● TASK MATERIAL
»»

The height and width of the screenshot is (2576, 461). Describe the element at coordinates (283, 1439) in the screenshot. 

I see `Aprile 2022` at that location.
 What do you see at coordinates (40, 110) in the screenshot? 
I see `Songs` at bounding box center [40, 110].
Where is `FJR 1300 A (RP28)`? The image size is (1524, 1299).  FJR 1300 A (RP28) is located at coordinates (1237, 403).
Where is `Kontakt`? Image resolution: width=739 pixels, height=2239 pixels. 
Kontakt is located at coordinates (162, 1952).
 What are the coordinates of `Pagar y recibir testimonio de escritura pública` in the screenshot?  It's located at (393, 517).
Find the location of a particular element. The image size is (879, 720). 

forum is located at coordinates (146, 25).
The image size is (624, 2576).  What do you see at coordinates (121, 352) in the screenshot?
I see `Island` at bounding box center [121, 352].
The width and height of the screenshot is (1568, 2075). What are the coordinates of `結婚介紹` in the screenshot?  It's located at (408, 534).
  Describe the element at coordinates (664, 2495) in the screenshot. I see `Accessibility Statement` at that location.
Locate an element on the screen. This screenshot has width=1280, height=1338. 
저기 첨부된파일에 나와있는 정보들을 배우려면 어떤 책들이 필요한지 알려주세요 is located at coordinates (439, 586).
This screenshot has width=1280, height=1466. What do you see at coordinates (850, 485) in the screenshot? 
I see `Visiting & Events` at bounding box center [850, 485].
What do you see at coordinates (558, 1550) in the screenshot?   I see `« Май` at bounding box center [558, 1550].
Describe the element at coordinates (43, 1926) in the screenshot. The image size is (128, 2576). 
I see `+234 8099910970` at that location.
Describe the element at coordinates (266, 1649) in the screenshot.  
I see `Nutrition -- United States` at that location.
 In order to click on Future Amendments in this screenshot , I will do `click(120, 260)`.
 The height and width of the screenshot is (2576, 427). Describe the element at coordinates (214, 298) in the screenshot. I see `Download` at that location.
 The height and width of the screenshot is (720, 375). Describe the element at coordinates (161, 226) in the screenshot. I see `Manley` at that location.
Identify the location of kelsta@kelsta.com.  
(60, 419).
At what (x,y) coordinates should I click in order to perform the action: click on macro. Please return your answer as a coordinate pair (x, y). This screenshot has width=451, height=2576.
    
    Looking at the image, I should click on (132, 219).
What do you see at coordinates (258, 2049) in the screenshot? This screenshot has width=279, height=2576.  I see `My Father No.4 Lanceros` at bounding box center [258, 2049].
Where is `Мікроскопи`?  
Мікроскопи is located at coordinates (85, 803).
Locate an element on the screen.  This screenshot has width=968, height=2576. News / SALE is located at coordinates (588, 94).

««

● WHAT IS BEING ASKED
The expected answer is the lines from the one containing "What do you see at coordinates (558, 1550)" through the end of the material, reproduced exactly with both ends kept.

● YOUR SOLUTION
What do you see at coordinates (558, 1550) in the screenshot?   I see `« Май` at bounding box center [558, 1550].
Describe the element at coordinates (43, 1926) in the screenshot. The image size is (128, 2576). 
I see `+234 8099910970` at that location.
Describe the element at coordinates (266, 1649) in the screenshot.  
I see `Nutrition -- United States` at that location.
 In order to click on Future Amendments in this screenshot , I will do `click(120, 260)`.
 The height and width of the screenshot is (2576, 427). Describe the element at coordinates (214, 298) in the screenshot. I see `Download` at that location.
 The height and width of the screenshot is (720, 375). Describe the element at coordinates (161, 226) in the screenshot. I see `Manley` at that location.
Identify the location of kelsta@kelsta.com.  
(60, 419).
At what (x,y) coordinates should I click in order to perform the action: click on macro. Please return your answer as a coordinate pair (x, y). This screenshot has width=451, height=2576.
    
    Looking at the image, I should click on (132, 219).
What do you see at coordinates (258, 2049) in the screenshot? This screenshot has width=279, height=2576.  I see `My Father No.4 Lanceros` at bounding box center [258, 2049].
Where is `Мікроскопи`?  
Мікроскопи is located at coordinates (85, 803).
Locate an element on the screen.  This screenshot has width=968, height=2576. News / SALE is located at coordinates (588, 94).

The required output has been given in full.